Over the past couple of months, I’ve seen a number of people talking about a fairly new editor called Sublime Text 2. I finally took the time to give it a test drive, and suddenly I remember what it feels like to actually enjoy an editor.

First off, here’s a screen shot of how I currently have Sublime set up:

I’ve traditionally used a light theme (dark text, white background), but have been wanting to move to a darker theme, as it’s supposed to be a bit easier on the eyes, and I’ve had a history of eye problems due to staring at a computer monitor for 8 to 12 hours a day. I’ve tried darker themes in CF Builder, but there was still a lot of light chrome around the actual editor window. With Sublime, it’s a very minimalist screen to begin with, so applying a dark theme renders the entire application window dark. I recognize that theme and color scheme preference will be highly subjective, but to me… this is truly stunning and doesn’t seem to result in my eyes drying out nearly as frequently as a lighter scheme. Of course, if a lighter scheme is your preference, those exist as well with Sublime.

To get this particular look, I had to install a couple of additional packages:

  • To get CFML syntax/code completion, I installed coldfusion-sublime-text-2.
  • The dark theme is soda-theme. You can find a corresponding light theme with it as well.
  • The color scheme is “Tomorrow”. The specific scheme I’m using is “Tomorrow-Night”.

I’ve only been using Sublime in the “real world” for a couple of days now… but here’s a list of “Charlie likes” items so far…

  • Split Screen editing. You can add up to 4 columns or 3 rows. Or, a 2×2 grid. You can find this under View -> Layout.
  • “Goto Anything”. CMD+P (CTRL+P on Win/*nix) opens a dialog window into which you start typing a filename. The file in question could be 12 directories deep relative to the file you’re currently editing. Doesn’t matter.

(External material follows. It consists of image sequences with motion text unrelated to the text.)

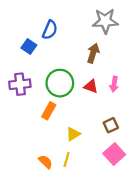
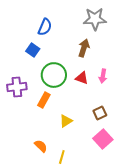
blue square: (29, 47) -> (33, 50), moved
purple cross: (20, 84) -> (17, 87), moved
yellow line: (66, 160) -> (62, 157), moved

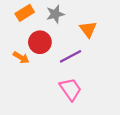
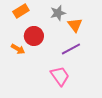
gray star: (55, 14) -> (58, 13), moved
purple line: (70, 56) -> (71, 49), moved

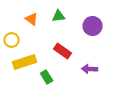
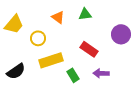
purple circle: (93, 26) -> (121, 34), moved
purple arrow: (90, 69) -> (101, 73), moved

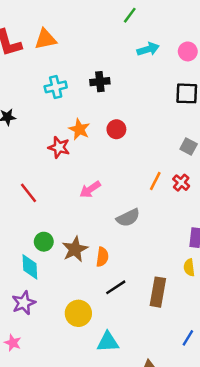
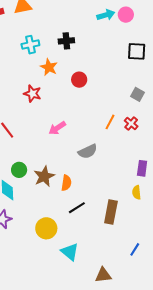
pink circle: (188, 51) -> (126, 15), moved
orange star: (79, 129) -> (49, 67), moved
cyan triangle: (108, 342) -> (70, 252), turned 42

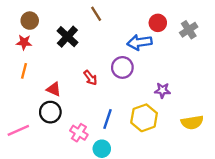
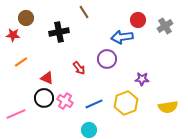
black cross: (67, 37) -> (59, 32), turned 36
red star: (24, 42) -> (13, 35), moved
orange line: (24, 71) -> (21, 62), turned 40
blue line: (108, 119) -> (94, 104), turned 48
pink cross: (79, 133) -> (65, 101), moved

It’ll open directly.
  • Similarly, CMD+R (CTRL+R on Win/*nix) opens a dialog window allowing you to jump to a specific function within the current file. Handy if you know you need to edit the getFoo() function. You an also simply arrow up/down with this dialog window open to navigate from function to function.
  • Courtesy of Justin Carter on Twitter, type “lorem” and hit TAB for a full paragraph of “lorem ipsum” text :)
  • Something I liked in TextMate that’s also in Sublime is the ability to highlight text and hit a quote to enclose the entire string in quotes.
  • As mentioned earlier, closing parentheses/curly braces/brackets are automatically entered, and I can type over them.
  • There’s a git plugin that has some nice features, such as seeing all commit messages for the file you’re currently working on.

I know that some of the items mentioned above are also available in Eclipse/CF Builder. I don’t mean to suggest that Sublime Text has these features and Eclipse/CFB does not, but rather the fact that I can get the same features in a lightweight editor rather than a resource-intensive IDE.

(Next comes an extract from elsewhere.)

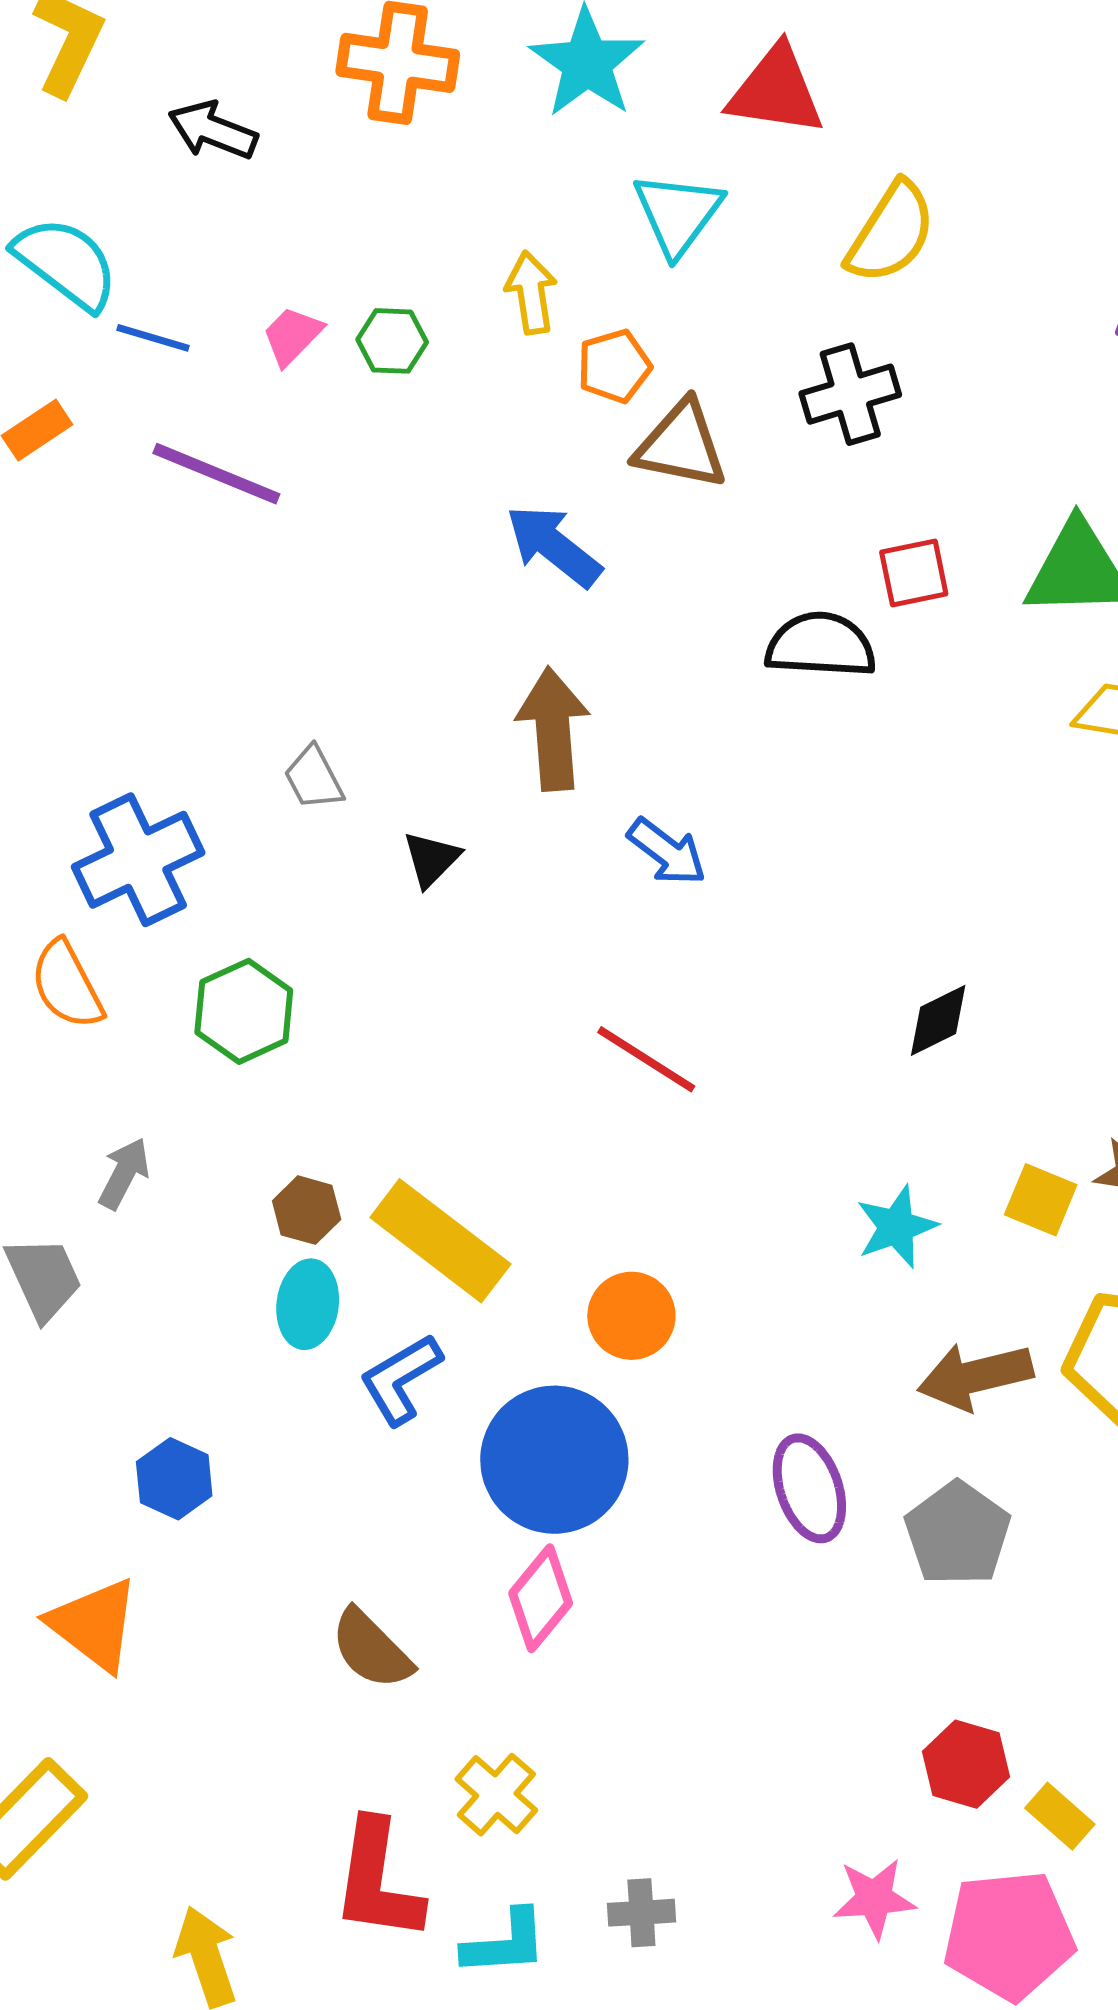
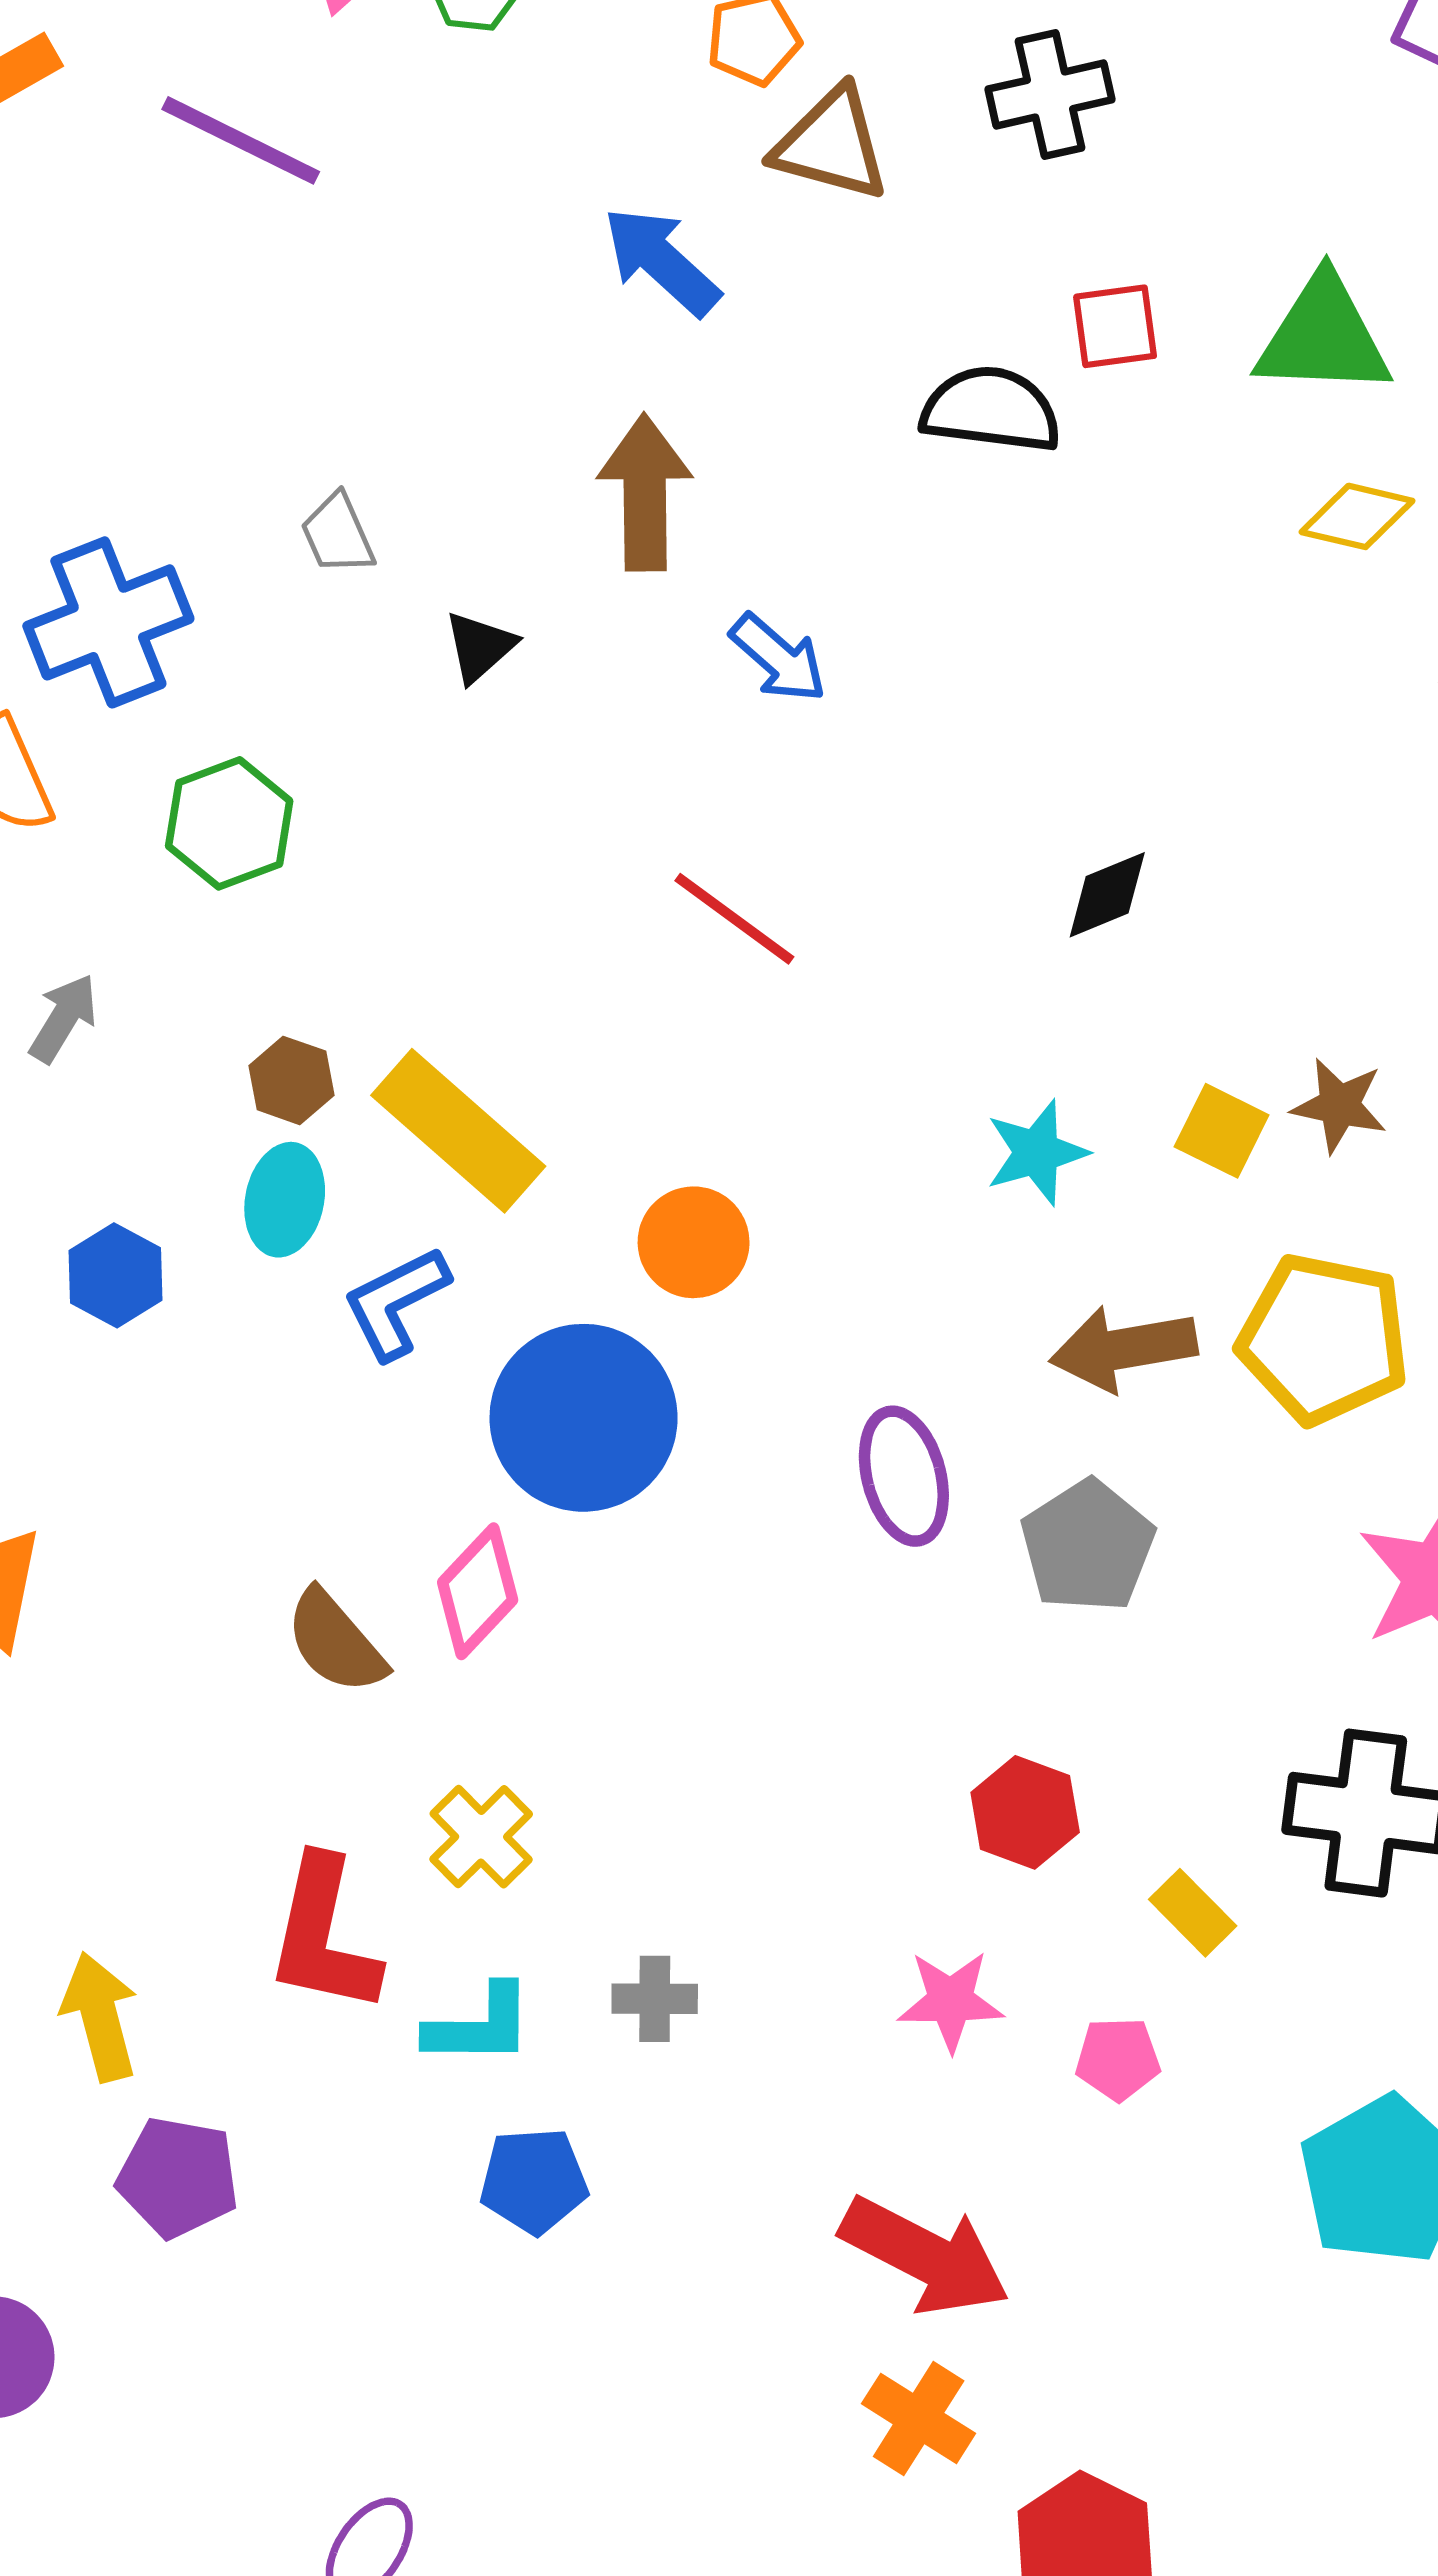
blue hexagon: (174, 1479) -> (115, 1275), moved
pink diamond: (541, 1598) -> (478, 1591), moved
red hexagon: (966, 1764) -> (1025, 1812), moved
pink pentagon: (1009, 1935) -> (1118, 2059), size x0.5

One last “feature” that I discovered yesterday, which in my mind really sets Sublime Text apart from other editors. My “day job” is working on single code base that powers numerous sites, all with different “skins”. Each “skin” has its own “stylesheet.css” file. Yesterday I needed to update those files. Had I been in CF Builder, my open tabs would have looked like this:

A bit confusing in trying to figure out which file is which.

In Sublime Text, here’s what it looks like with a single tab open:

…but note what happens as I open additional files with the same name:

As I open additional files of the same name, Sublime adds the path to the tab (including updating the text on the currently open tab) so as to help differentiate between the files. It’s the little things like that that make all the difference in the world.

The last thing to like about Sublime Text 2 (for now), is that it’s available on OS X, *nix, and Windows. And the cost of a license is per-user, not per-machine. So I can jump back and forth between my Mac and my Ubuntu netbook and keep a consistent work environment.

Any other Sublime Text 2 users? Anything you like (or dislike) about it that you’d like to share?